The second answer is that every defendant, even one accused of committing horrific international crimes, deserves a good defense. The right to a fair trial is a basic human right, one enshrined in every important human-rights document of the modern era, from the Magna Carta to the ICCPR. That right means nothing, however, if we are willing to overlook it simply because we are horrified at the crimes a particular defendant allegedly committed. Indeed, the hypocrisy exhibited by some people that I have met is nothing short of staggering: they criticize me for wanting to ensure that Dr. Karadzic receives a fair trial, then in the same breath criticize the Bush administration for denying fair trials to the detainees at Guantanamo Bay. Which is it? Do alleged criminals deserve a fair trial or not? Or just those alleged criminals for whom we feel a degree of sympathy?

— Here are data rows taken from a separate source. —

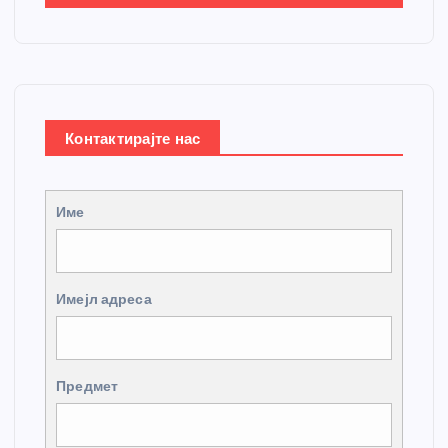
Контактирајте нас
Име
Имејл адреса
Предмет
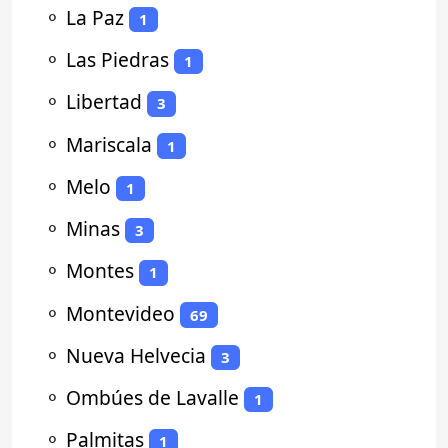
⚬
La Paz
1
⚬
Las Piedras
1
⚬
Libertad
3
⚬
Mariscala
1
⚬
Melo
1
⚬
Minas
3
⚬
Montes
1
⚬
Montevideo
69
⚬
Nueva Helvecia
3
⚬
Ombúes de Lavalle
1
⚬
Palmitas
1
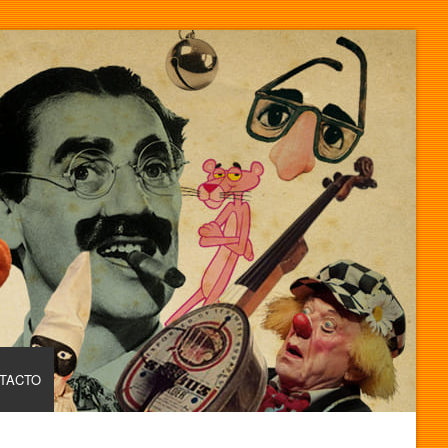
TACTO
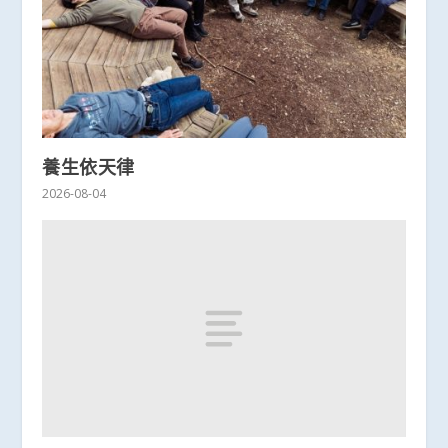
養生依天律
2026-08-04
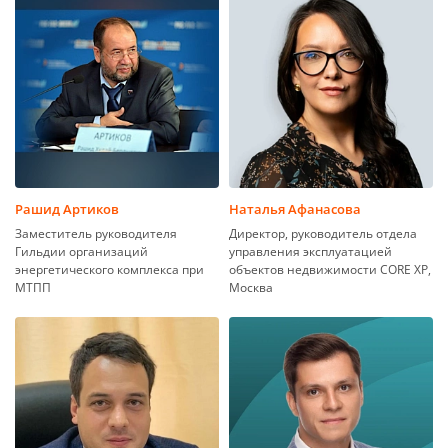
Рашид Артиков
Наталья Афанасова
Заместитель руководителя
Директор, руководитель отдела
Гильдии организаций
управления эксплуатацией
энергетического комплекса при
объектов недвижимости CORE XP,
МТПП
Москва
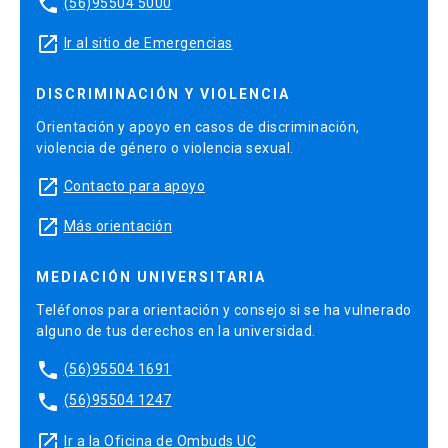
phone
(56)95504 5000
launch
Ir al sitio de Emergencias
DISCRIMINACIÓN Y VIOLENCIA
Orientación y apoyo en casos de discriminación,
violencia de género o violencia sexual.
launch
Contacto para apoyo
launch
Más orientación
MEDIACIÓN UNIVERSITARIA
Teléfonos para orientación y consejo si se ha vulnerado
alguno de tus derechos en la universidad.
phone
(56)95504 1691
phone
(56)95504 1247
launch
Ir a la Oficina de Ombuds UC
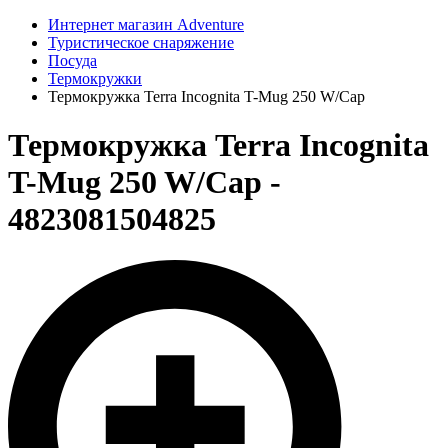
Интернет магазин Adventure
Туристическое снаряжение
Посуда
Термокружки
Термокружка Terra Incognita T-Mug 250 W/Cap
Термокружка Terra Incognita
T-Mug 250 W/Cap -
4823081504825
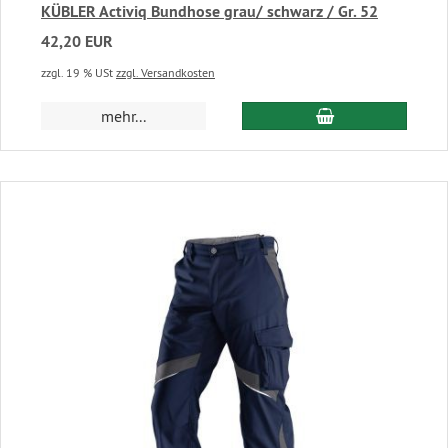
KÜBLER Activiq Bundhose grau/ schwarz / Gr. 52
42,20 EUR
zzgl. 19 % USt
zzgl. Versandkosten
In den Warenkor
mehr...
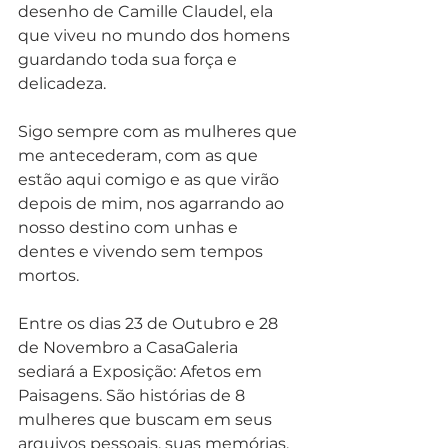
desenho de Camille Claudel, ela 
que viveu no mundo dos homens 
guardando toda sua força e 
delicadeza. 
Sigo sempre com as mulheres que 
me antecederam, com as que 
estão aqui comigo e as que virão 
depois de mim, nos agarrando ao 
nosso destino com unhas e 
dentes e vivendo sem tempos 
mortos. 
Entre os dias 23 de Outubro e 28 
de Novembro a CasaGaleria 
sediará a Exposição: Afetos em 
Paisagens. São histórias de 8 
mulheres que buscam em seus 
arquivos pessoais, suas memórias, 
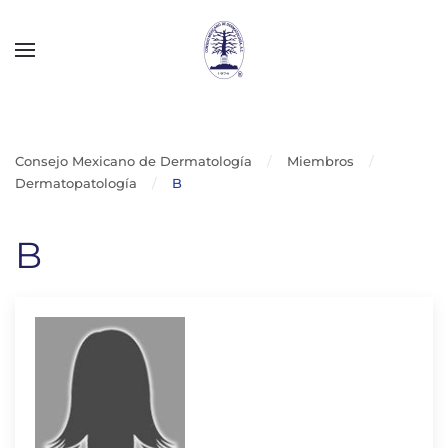
Skip to main content
Consejo Mexicano de Dermatología
Miembros
Dermatopatología
B
B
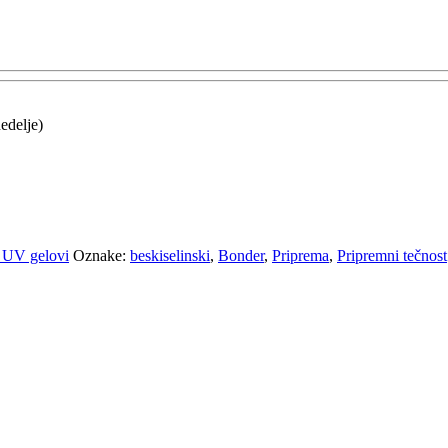
edelje)
i UV gelovi
Oznake:
beskiselinski
,
Bonder
,
Priprema
,
Pripremni tečnost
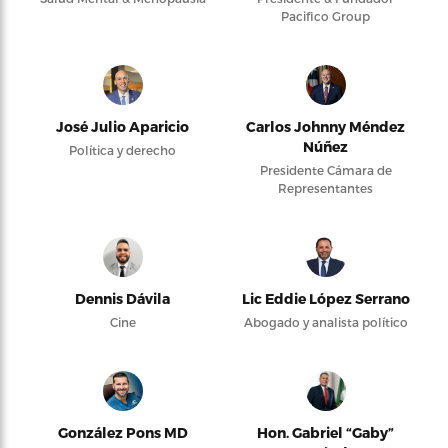
Pacifico Group
José Julio Aparicio
Carlos Johnny Méndez
Núñez
Política y derecho
Presidente Cámara de
Representantes
Dennis Dávila
Lic Eddie López Serrano
Cine
Abogado y analista político
González Pons MD
Hon. Gabriel “Gaby”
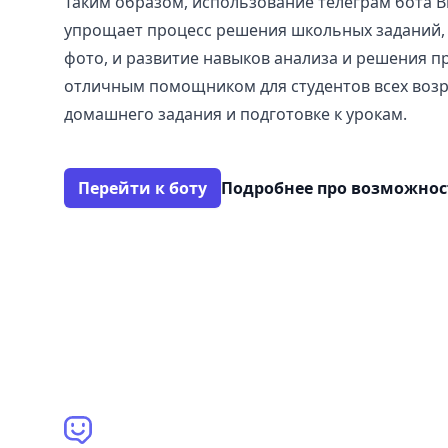
Таким образом, использование телеграм бота B
упрощает процесс решения школьных заданий, 
фото, и развитие навыков анализа и решения пр
отличным помощником для студентов всех воз
домашнего задания и подготовке к урокам.
Перейти к боту
Подробнее про возможно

The third answer is pragmatic: the ICTY needs Dr. Karadzic to receive a fair trial. The ICTY has been a qualified success, at best: it has produced some good jurisprudence and some bad; it has held some successful trials and some spectacular failures. Personally, as someone who is committed to the development of international criminal justice, I want the ICTY’s legacy to be a positive one. And I believe very strongly that, in light of the Milosevic fiasco and the ongoing Seselj fiasco, the ICTY’s legacy will largely be determined by how future generations view Dr. Karadzic’s trial. Indeed, from the standpoint of history, it does not particularly matter whether his trial ends in a conviction, a partial acquittal, or a complete acquittal. What matters is that, whatever the outcome, future generations can be confident that the verdict resulted from a process that was open, transparent, and above all fair.
These, in any case, are the reasons why I will devote much of my professional life in the coming years to helping defend a man most people believe is responsible for some of the worst crimes since World War II. I am honored to be involved in such an important case. Indeed, given the stakes, I think “how could you defend Radovan Karadzic?” is the wrong question. The better question, I believe, is how could I not?
UPDATE: I just want to thank everyone for the support I’ve received on the blog and in private correspondance. (And a special shout-out to Mark Leon Goldberg, for his post here.) It’s been very gratifying to learn that so many people — of so many political persuasions — understand the importance of giving every defendant, even the most reviled, a fair trial. I also find it very encouraging that so many law students are committed to international criminal defense; I will be spending a good deal of time in January in The Hague, working with the team of interns we selected from more than 100 applications to work on Dr. Karadzic’s case. They are a remarkable group, from many different legal systems and from some of the best law schools in the world.